– Да-да-да-да, я его не читал… мне пересказывали… свинство неподсудности!…
И тут же, симметрично, о Шиманском:
– Да-да-да, я и его не читал… мне передавали… слепота неуместности!..
В тот час мне хотелось, чтобы голос Б.Л. звучал потише. В Доме Герцена кончился литинститутский день. Мимо нас проходили, с интересом приглядываясь, разномастные студенты. А Пастернак не соразмерял своего возбужденного голоса с расстоянием до чужих ушей. Что это было? Детскость? Беззаботность? Или намеренная игра против правил? Или он слишком нравился себе? <…>
– Борис Леонидович, а что, если бы Вы заявили вслух об этой «слепоте неуместности» Шиманского… что Вы не во всем с ним согласны… Все кончилось бы – все было бы в порядке!
Он подхватил эти слова немедленно и все с тем же радушием, точно только и ожидал такого совета:
– Да-а, да-да-да, Вы правы! Вы правы!.. Но тут прочиталось бы, будто я со всем согласен у нас, не правда ли? А я согласен не со всем. И даже со всем не согласен! – и он радостно рассмеялся получившейся словесной игре.
Больно оставаться тихим свидетелем нашествия мелкой сошки на связанного великана. Из-за нелепых упреков в аполитичности выглядывает чучело хамского пренебрежения к культуре: внутренние ценности аннулированы; цена всему назначается начальством. Гений, талант – чины, которые выдаются за службу и выслугу лет и могут быть отняты назад. Надутые важностью марионетки грозят Вам свержением. И хотя сурковское покушение на Вашу славу – уроки осла соловью, больно, что Вам мешают жить, печалят Вас, превращают в изгнанника, отнимают последние крохи свободы. С отвращением читаешь лакейскую статью о Вас и испытываешь презрение к не постыдившемуся подписаться под ней подлецу. Только невежду может обмануть эта притворная слепота к великому и плодотворному труду.

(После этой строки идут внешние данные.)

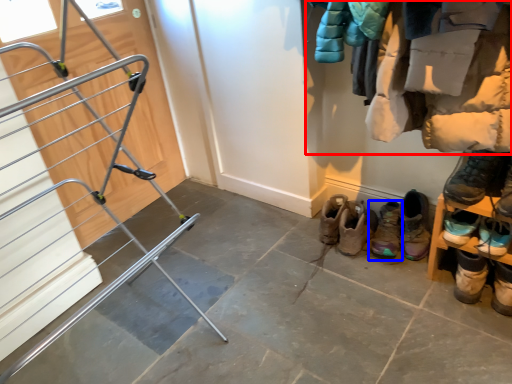 Question: Which of the following is the closest to the observer, closet (highlighted by a red box) or footwear (highlighted by a blue box)?

Choices:
 (A) closet
 (B) footwear

Answer: (A) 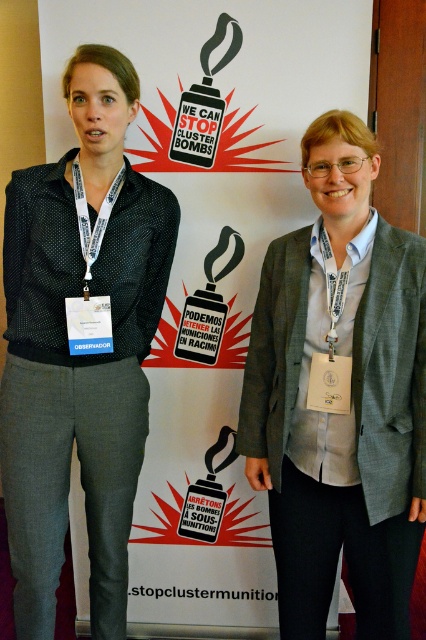 You are standing 5 feet away from the camera. You want to take a photo of the gray textured blazer at center without moving. Is the blazer within your camera range?

The gray textured blazer at center is 4.43 feet away from the camera. Since you are standing 5 feet away from the camera, the total distance between you and the blazer would be 5 feet plus 4.43 feet, which is 9.43 feet. Most cameras have a range of at least 10 feet, so it should be possible to take a photo of the gray textured blazer at center without moving.

You are a photographer setting up for a group photo. You need to ensure there is enough space between the gray textured blazer at center and the black dotted shirt at left to fit a small microphone stand that requires 1.5 feet of clearance. Based on the image, is the current distance sufficient?

The gray textured blazer at center is 18.80 inches away from the black dotted shirt at left. Since 18.80 inches is approximately 1.57 feet, which is slightly more than the required 1.5 feet of clearance, the current distance is sufficient to fit the microphone stand.

You are standing in front of the campaign backdrop. Where is the gray textured blazer at center located?

The gray textured blazer at center is located at point (x=339, y=394). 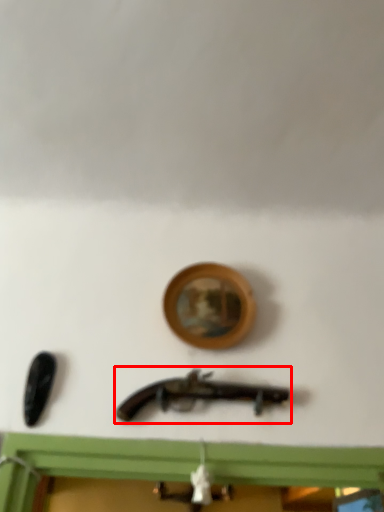 Question: From the image's perspective, what is the correct spatial relationship of weapon (annotated by the red box) in relation to picture frame?

Choices:
 (A) above
 (B) below

Answer: (B) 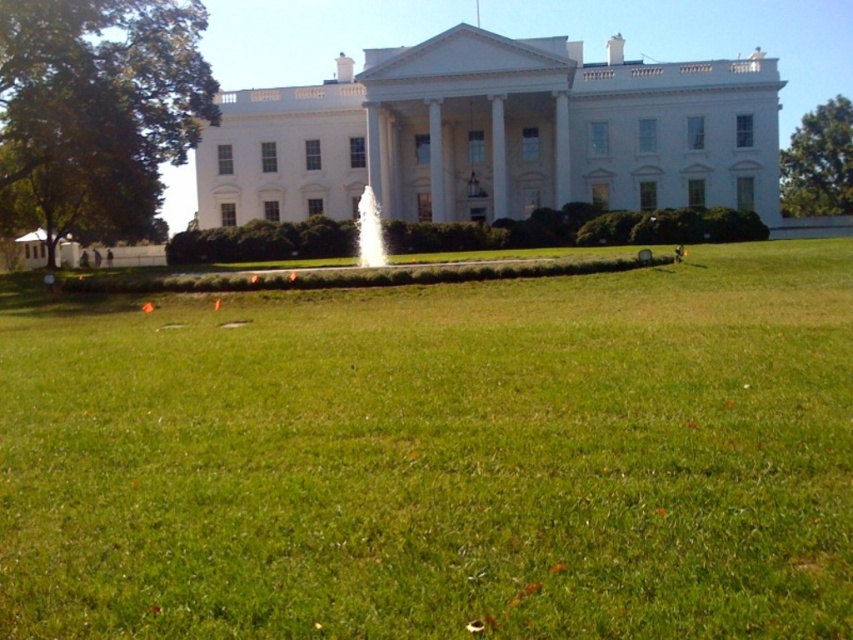 Based on the photo, you are standing at the entrance of the White House and want to walk towards the fountain located at the center of the lawn. The fountain is marked at coordinate point 0.716 on the x axis and 0.513 on the y axis. If you start walking straight ahead from the entrance, will you reach the fountain before reaching the green grass at center?

The green grass at center is located at the same coordinates as the fountain, so walking straight ahead from the entrance will lead you to both the fountain and the green grass at center simultaneously.

You are planning a small outdoor event on the lawn of the White House. You need to place a 3m wide tent. Considering the green grass at center and the white stone fountain at center, which area can accommodate the tent without overlapping the fountain?

The green grass at center has a greater width than the white stone fountain at center, so the tent can be placed on the green grass at center as it is wider and can accommodate the 3m wide tent without overlapping the fountain. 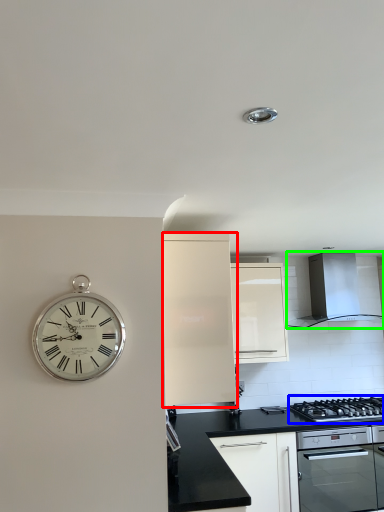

Единственное уязвимое в Вашем зеленом однотомнике[330]
– это отсутствие тривиального, охраняющее свежесть стихов. Многим читателям такая строгость непосильна. Ведь принято приобщаться к поэзии через общие места. Вы же требуете от читателя самостоятельности и уменья видеть. К Вам приходят через «детали», через необычное, Вами впервые увиденное и открытое. Потом переходят от деталей к целому и тогда отпадают кавычки кажущегося эгоцентризма и обесчеловеченности, и у Вас начинают читать в строчках и между строк о самом важном, но по-новому, без общих мест, поражаясь органичностью ритмов, зоркости Вашего зрения, покоряясь Вашим мыслям и настроениям. <…>Борис Леонидович! Мы любим Ваши стихи! Публичное вранье Суркова не считается с мнением тех людей, которые открывают Ваши книги, чтобы читать, а не для того, чтобы провоцировать. Больно, что Вам приходится все это выносить. Страшно проклятой строки, вынесенной на щите в литературном музее: «Погиб поэт – невольник чести».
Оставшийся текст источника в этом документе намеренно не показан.